1. Use Grep to search within the JSON for relevant entries BEFORE reading the full file
2. Only read sections you need — don't dump the entire graph into context
3. Node names and summaries are the most useful fields for understanding
4. Edges tell you how components connect — follow imports and calls for dependency chains

## Instructions

1. Check that `.understand-anything/knowledge-graph.json` exists. If not, tell the user to run `/understand` first.

2. **Get the changed files list** (do NOT read the graph yet):
   - If on a branch with uncommitted changes: `git diff --name-only`
   - If on a feature branch: `git diff main...HEAD --name-only` (or the base branch)
   - If the user specifies a PR number: get the diff from that PR

3. **Read project metadata only** — use Grep or Read with a line limit to extract just the `"project"` section for context.

4. **Find nodes for changed files** — for each changed file path, use Grep to search the knowledge graph for:
   - Nodes with matching `"filePath"` values (e.g., `grep "changed/file/path"`)
   - This finds file-level nodes (including non-code types) AND function/class nodes defined in those files
   - Note the `id` values of all matched nodes

5. **Find connected edges (1-hop)** — for each matched node ID, Grep for that ID in the edges to find:
   - What imports or depends on the changed nodes (upstream callers)
   - What the changed nodes import or call (downstream dependencies)
   - These are the "affected components" — things that might break or need updating

6. **Identify affected layers** — Grep for the matched node IDs in the `"layers"` section to determine which architectural layers are touched.

7. **Provide structured analysis**:
   - **Changed Components**: What was directly modified (with summaries from matched nodes)
   - **Affected Components**: What might be impacted (from 1-hop edges)
   - **Affected Layers**: Which architectural layers are touched and cross-layer concerns
   - **Risk Assessment**: Based on node `complexity` values, number of cross-layer edges, and blast radius (number of affected components)
   - Suggest what to review carefully and any potential issues

8. **Write diff overlay for dashboard** — after producing the analysis, write the diff data to `.understand-anything/diff-overlay.json` so the dashboard can visualize changed and affected components.
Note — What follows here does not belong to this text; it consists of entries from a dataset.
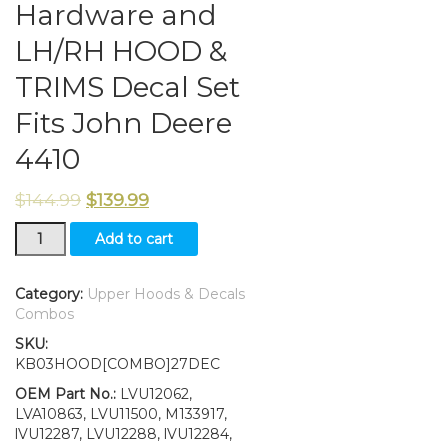
Hardware and
LH/RH HOOD &
TRIMS Decal Set
Fits John Deere
4410
$
144.99
$
139.99
New
Add to cart
Kumar
Bros
USA
Category:
Upper Hoods & Decals
Upper
Combos
Hood
SKU:
&
KB03HOOD[COMBO]27DEC
Fuel
Door
OEM Part No.:
LVU12062,
With
LVA10863, LVU11500, M133917,
Fuel
lVU12287, LVU12288, lVU12284,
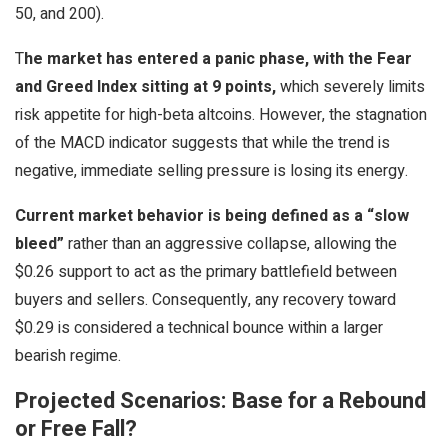
50, and 200).
T
he market has entered a panic phase, with the Fear
and Greed Index sitting at 9 points,
which severely limits
risk appetite for high-beta altcoins. However, the stagnation
of the MACD indicator suggests that while the trend is
negative, immediate selling pressure is losing its energy.
Current market behavior is being defined as a “slow
bleed”
rather than an aggressive collapse, allowing the
$0.26 support to act as the primary battlefield between
buyers and sellers. Consequently, any recovery toward
$0.29 is considered a technical bounce within a larger
bearish regime.
Projected Scenarios: Base for a Rebound
or Free Fall?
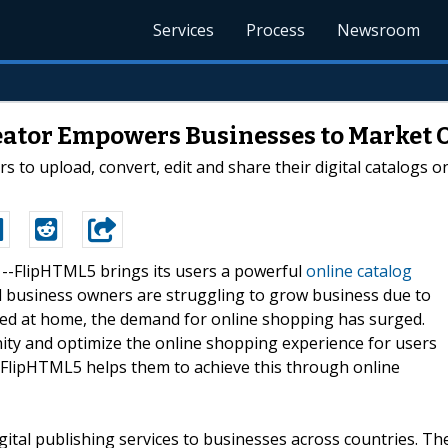
Services
Process
Newsroom
eator Empowers Businesses to Market 
 to upload, convert, edit and share their digital catalogs on
0 --FlipHTML5 brings its users a powerful
online catalog
ll business owners are struggling to grow business due to
icted at home, the demand for online shopping has surged.
ty and optimize the online shopping experience for users
n. FlipHTML5 helps them to achieve this through online
gital publishing services to businesses across countries. Th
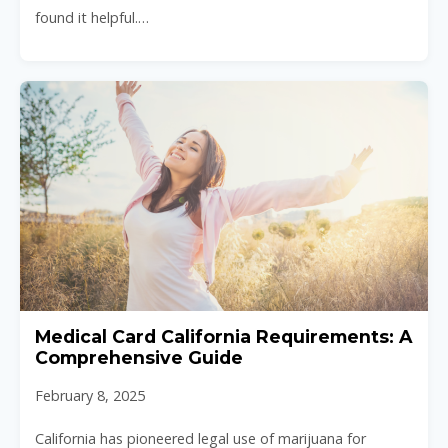
found it helpful.…
Medical Card California Requirements: A
Comprehensive Guide
February 8, 2025
California has pioneered legal use of marijuana for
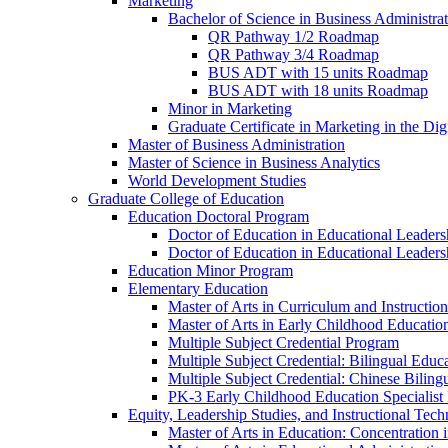
Marketing
Bachelor of Science in Business Administra
QR Pathway 1/​2 Roadmap
QR Pathway 3/​4 Roadmap
BUS ADT with 15 units Roadmap
BUS ADT with 18 units Roadmap
Minor in Marketing
Graduate Certificate in Marketing in the Dig
Master of Business Administration
Master of Science in Business Analytics
World Development Studies
Graduate College of Education
Education Doctoral Program
Doctor of Education in Educational Leader
Doctor of Education in Educational Leadersh
Education Minor Program
Elementary Education
Master of Arts in Curriculum and Instruction
Master of Arts in Early Childhood Educatio
Multiple Subject Credential Program
Multiple Subject Credential: Bilingual Educ
Multiple Subject Credential: Chinese Biling
PK-​3 Early Childhood Education Specialist 
Equity, Leadership Studies, and Instructional Tec
Master of Arts in Education: Concentration i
The file contains:
   ```json
   {
     "version": "1.0.0",
     "baseBranch": "<the base branch used>",
     "generatedAt": "<ISO timestamp>",
     "changedFiles": ["<list of changed file paths>"],
     "changedNodeIds": ["<node IDs from step 4>"],
     "affectedNodeIds": ["<node IDs from step 5, excluding changedNodeIds>"]
   }
   ```
   After writing, tell the user they can run `/understand-anything:understand-dashboard` to see the diff overlay visually.